In accordance with a first aspect of the present invention, there is provided a lighting device comprising:

a first group of solid state light emitters; and

a second group of solid state light emitters,

wherein:

the first group of solid state light emitters comprises at least one first group solid state light emitter,

each first group solid state light emitter comprises at least one first group solid state light source and at least one first group luminescent material,

each first group solid state light source, when supplied with electricity, emits light having a peak wavelength in a range of from about 400 nm to about 459 nm,

the second group of solid state light emitters comprises at least one second group solid state light emitter,

each second group solid state light emitter comprises at least one second group solid state light source and at least one second group luminescent material,

each second group solid state light source, when supplied with electricity, emits light having a peak wavelength in a range of from about 460 nm to about 510 nm, and

upon supplying electricity to the first group of solid state light emitters and to the second group of solid state light emitters, at least some light emitted from the first group of solid state light emitters mixes with at least some light emitted from the second group of solid state light emitters.

In some embodiments in accordance with the present invention, which can include or not include, as suitable, any of the other features described herein:

upon supplying electricity to the first group of solid state light emitters, the first group of solid state light emitters emits light of a first correlated color temperature (CCT) ,

upon supplying electricity to the second group of solid state light emitters, the second group of solid state light emitters emits light of a second CCT,

the first CCT is less than the second CCT. In such embodiments, by adjusting the current and/or voltage supplied to the respective first and second groups of solid state light emitters, the M/P and the CCT can be adjusted (lower CCT (warm white) with low M/P; and higher CCT (cool white) with higher M/P) . Calculation of M/P values is well known in the art, e.g., as described in the WELL Building Standard v2 Q2 (2019) , the disclosure of M/P value calculation hereby being incorporated herein by reference.

upon supplying electricity to the first group of solid state light emitters, the first group of solid state light emitters emits light of a CCT in a range of from about 2500K to about 3000K; and

upon supplying electricity to the second group of solid state light emitters, the second group of solid state light emitters emits light of a CCT in a range of from about 4000K to about 7500K.
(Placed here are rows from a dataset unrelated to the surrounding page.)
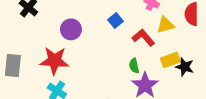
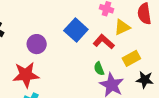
blue square: (115, 21) -> (76, 30), size x1.6
black star: (185, 67) -> (145, 80), moved

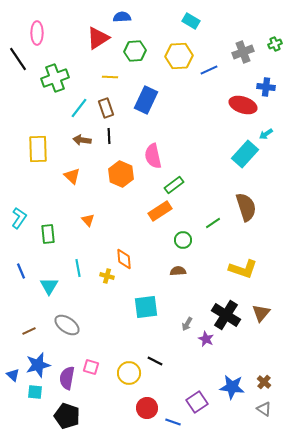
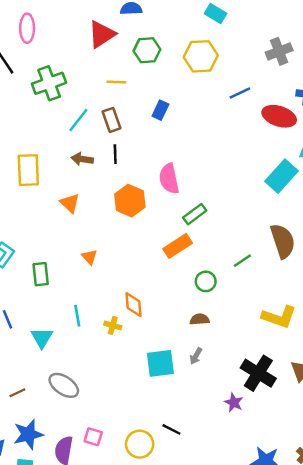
blue line: (209, 70) -> (240, 93), moved
blue rectangle: (146, 100) -> (160, 110), size x0.6
gray arrow: (187, 324) -> (196, 356), moved

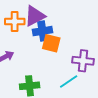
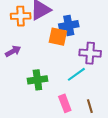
blue cross: (43, 31) -> (69, 25), moved

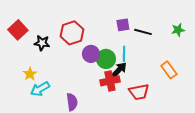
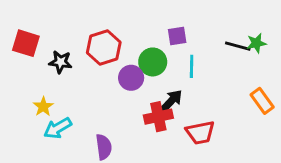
red square: (18, 30) -> (26, 43), turned -30
black line: (143, 32) -> (238, 46), moved
cyan line: (124, 54) -> (192, 66), moved
green circle: (106, 59) -> (153, 62), moved
orange rectangle: (169, 70) -> (262, 101), moved

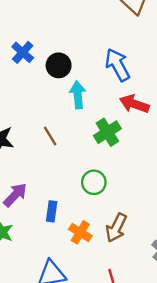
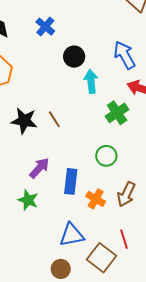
blue cross: (23, 52) -> (45, 27), moved
brown line: (50, 136) -> (54, 119), moved
blue rectangle: (52, 211) -> (71, 181), size x1.4

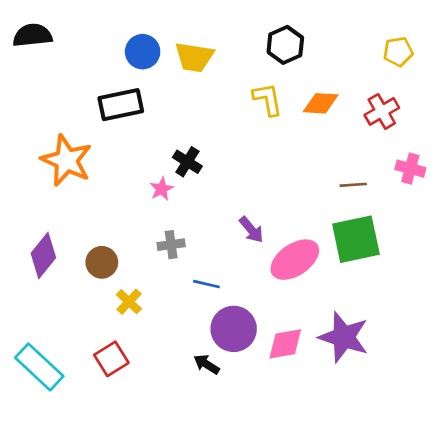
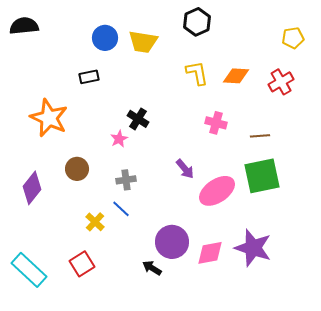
black hexagon: (285, 45) -> (197, 22), moved
black rectangle: (121, 105) -> (89, 77), size x0.6
pink cross: (410, 169) -> (216, 123), moved
brown circle: (102, 262) -> (77, 169), moved
blue line: (206, 284) -> (121, 209), moved, turned 30

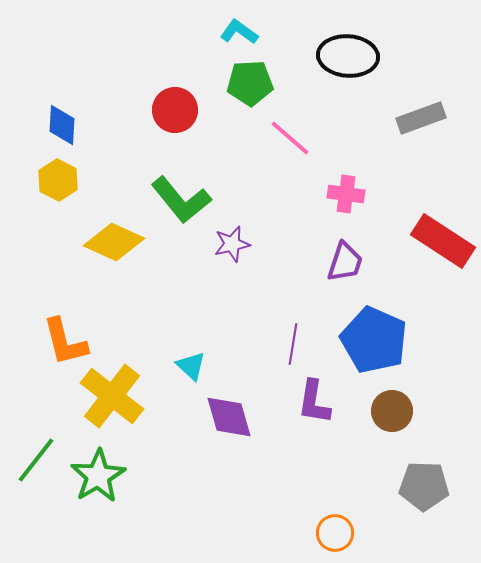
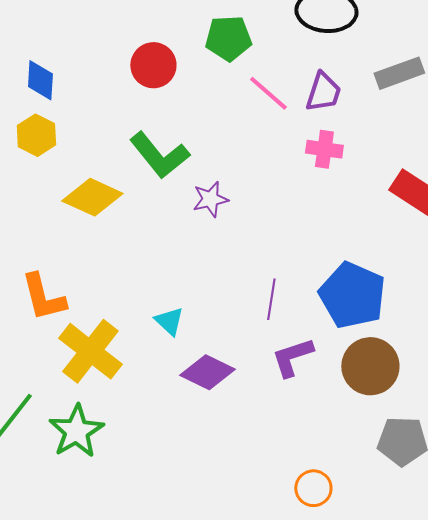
purple trapezoid: (345, 262) -> (323, 92), moved
purple L-shape: (314, 402) -> (292, 357), turned 63
brown circle: (392, 411) -> (370, 366), size x1.4
purple diamond: (229, 417) -> (207, 372), turned -48

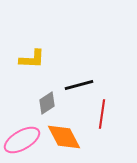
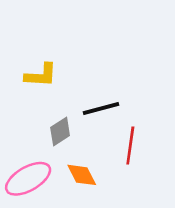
orange diamond: (64, 137) -> (82, 175), size x0.7

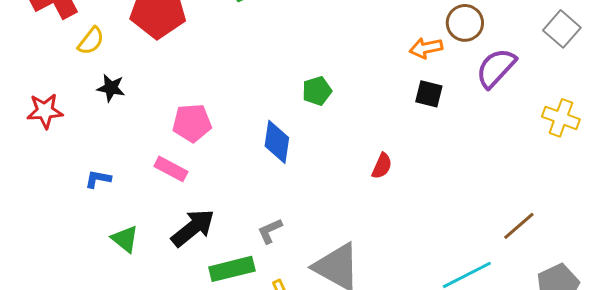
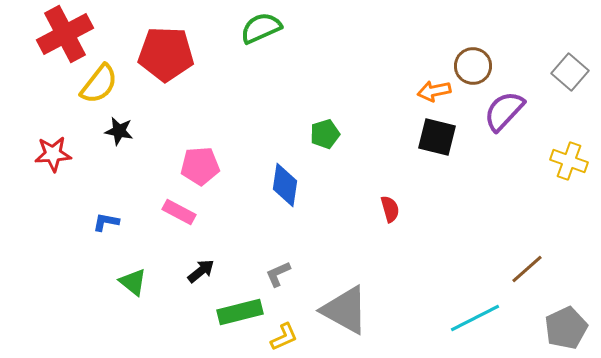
yellow semicircle: (91, 41) -> (99, 84), size x1.4
black square: (429, 94) -> (437, 137), size x1.4
red semicircle: (382, 166) -> (390, 209), turned -40
black arrow: (193, 228) -> (201, 271), size x0.6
upon supplying electricity to the first group of solid state light emitters, the first group of solid state light emitters emits light of a CCT of about 2700K; and

upon supplying electricity to the second group of solid state light emitters, the second group of solid state light emitters emits light of a CCT of about 5000K.

upon supplying electricity to the first group of solid state light emitters, the first group of solid state light emitters emits light of a first CCT,

upon supplying electricity to the second group of solid state light emitters, the second group of solid state light emitters emits light of a second CCT, and

the first CCT is substantially the same as the second CCT, e.g., an absolute value of the first CCT minus the second CCT is less than 4 percent of the first CCT (in some embodiments, less than 1 percent of the first CCT) .

In such embodiments, by adjusting the current and/or voltage supplied to the respective first and second groups of solid state light emitters, the M/P can be adjusted while the CCT is kept substantially constant.

upon supplying electricity to the first group of solid state light emitters, the first group of solid state light emitters emits light of a CCT in a range of from about 3500K to about 4500K (in some embodiments, about 4000K) , and

upon supplying electricity to the second group of solid state light emitters, the second group of solid state light emitters emits light of a CCT in the range of from about 3500K to about 4500K (in some embodiments, about 4000K) .

In some of such embodiments, the first CCT is substantially the same as the second CCT, e.g., an absolute value of the first CCT minus the second CCT is less than 4 percent of the first CCT (in some embodiments, less than 1 percent of the first CCT) .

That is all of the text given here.